How do you solve Find Subarray With Bitwise OR Closest to K on LeetCode?

Find Subarray With Bitwise OR Closest to K (LeetCode #3171) can be solved using Brute Force or Optimal Solution. The optimal approach is Optimal Solution with O(n) time complexity and O(1) space complexity. Key insight: The bitwise OR operation can only add bits, never remove them, which allows for efficient tracking of OR values.

What is the brute force solution for Find Subarray With Bitwise OR Closest to K?

The brute force approach for Find Subarray With Bitwise OR Closest to K is Brute Force, with O(n²) time complexity and O(1) space complexity. The brute force approach involves checking all possible subarrays and calculating their bitwise OR. This is straightforward but inefficient for larger arrays, as it requires checking every combination. The optimal Optimal Solution approach improves this to O(n).

What are the interview tips for Find Subarray With Bitwise OR Closest to K?

Always explain your thought process while coding; it shows your understanding. Consider edge cases, such as single-element arrays or all elements being the same. Practice optimizing your solutions, as interviewers often look for efficiency.

What are common mistakes when solving Find Subarray With Bitwise OR Closest to K?

Not considering the properties of bitwise OR, leading to unnecessary recalculations. Failing to optimize the search space with two pointers, resulting in a brute force approach.

#3171

Find Subarray With Bitwise OR Closest to K

Hard

ArrayBinary SearchBit ManipulationSegment TreeSliding WindowTwo Pointers

LeetCode ↗

Approaches

Brute ForceOptimal

Complexity Comparison

	Brute Force	Optimal Solution★
Time	O(n²)	O(n)
Space	O(1)	O(1)

💡

Intuition

Time O(n)Space O(1)

The optimal solution leverages the properties of bitwise OR and a sliding window approach to efficiently find the closest OR value to k without recalculating the OR for every subarray.

⚙️

Algorithm

6 steps

1Step 1: Initialize a variable to store the minimum absolute difference as infinity.
2Step 2: Use two pointers to represent the current subarray's start and end.
3Step 3: Expand the end pointer to include more elements and calculate the bitwise OR.
4Step 4: For each new OR value, calculate the absolute difference with k and update the minimum difference.
5Step 5: If the OR value exceeds k, move the start pointer to reduce the OR value.
6Step 6: Repeat until all elements are processed.

solution.py17 lines

1# Full working Python code
2
3def min_abs_diff_optimal(nums, k):
4    min_diff = float('inf')
5    n = len(nums)
6    current_or = 0
7    start = 0
8    for end in range(n):
9        current_or |= nums[end]
10        while start <= end and current_or > k:
11            current_or ^= nums[start]
12            start += 1
13        min_diff = min(min_diff, abs(current_or - k))
14    return min_diff
15
16# Example usage
17print(min_abs_diff_optimal([1, 2, 4, 5], 3))  # Output: 0

ℹ

Complexity note: The time complexity is O(n) because we traverse the array with two pointers, ensuring each element is processed a limited number of times.
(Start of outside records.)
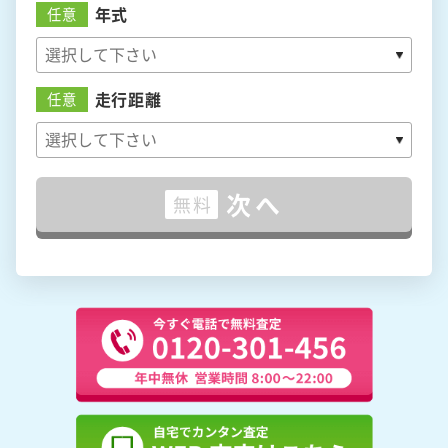
年式
任意
走行距離
任意
次へ
無料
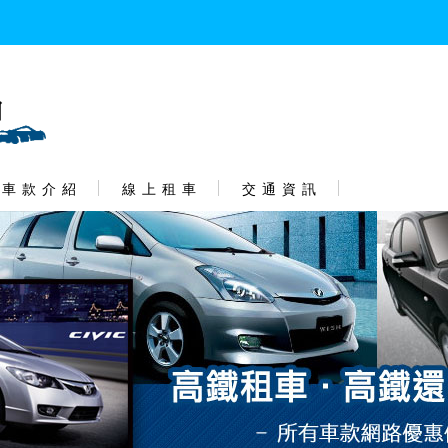
車 款 介 紹
線 上 租 車
交 通 資 訊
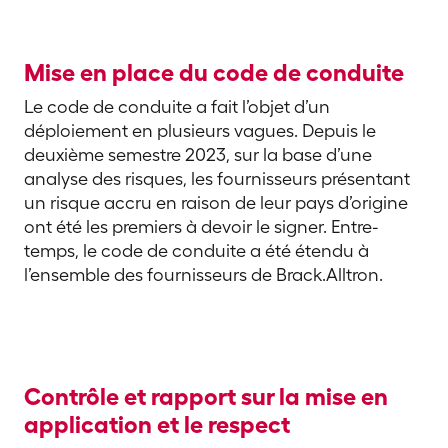
Mise en place du code de conduite
Le code de conduite a fait l’objet d’un
déploiement en plusieurs vagues. Depuis le
deuxième semestre 2023, sur la base d’une
analyse des risques, les fournisseurs présentant
un risque accru en raison de leur pays d’origine
ont été les premiers à devoir le signer. Entre-
temps, le code de conduite a été étendu à
l’ensemble des fournisseurs de Brack.Alltron.
Contrôle et rapport sur la mise en
application et le respect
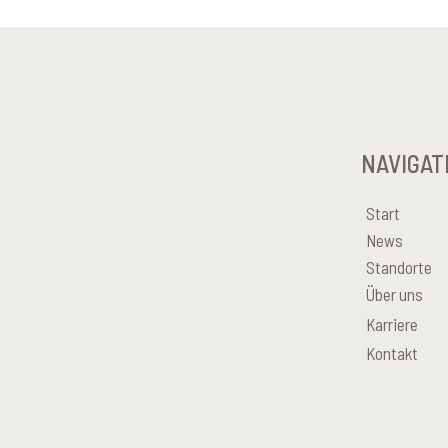
NAVIGAT
Start
News
Standorte
Über uns
Karriere
Kontakt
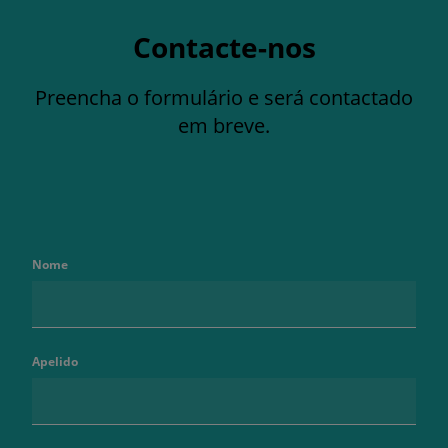
Contacte-nos
Preencha o formulário e será contactado
em breve.
Nome
Apelido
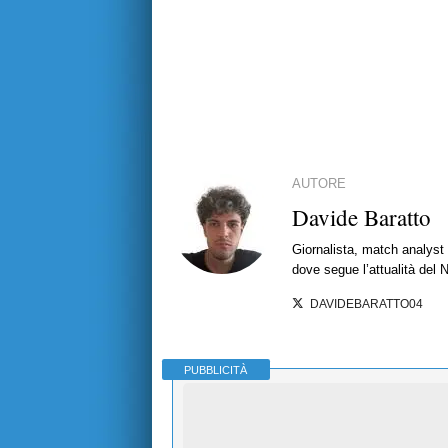
AUTORE
Davide Baratto
Giornalista, match analyst 
dove segue l’attualità del 
DAVIDEBARATTO04
PUBBLICITÀ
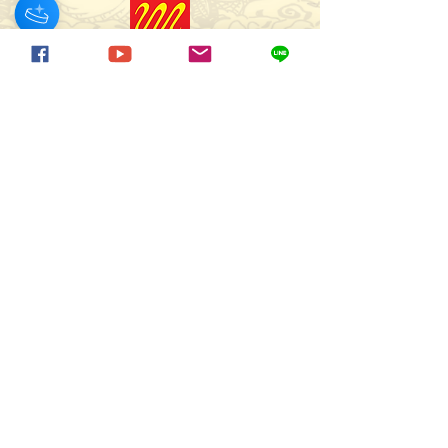
มูลนิธิอารยสถาปัตย์เพื่อคนทั้งมวล
44 ซอย ลาซาล 46 แขวง บางนา เขตบางนา
กรุงเทพมหานคร 10260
The space complexity is O(1) as we only use a few variables for tracking the current state.

1The bitwise OR operation can only add bits, never remove them, which allows for efficient tracking of OR values.
2Using a sliding window helps to dynamically adjust the subarray without recalculating from scratch.

Solutions and explanations are original Tejav content. Problem titles © LeetCode — use the LeetCode button above for the full problem statement.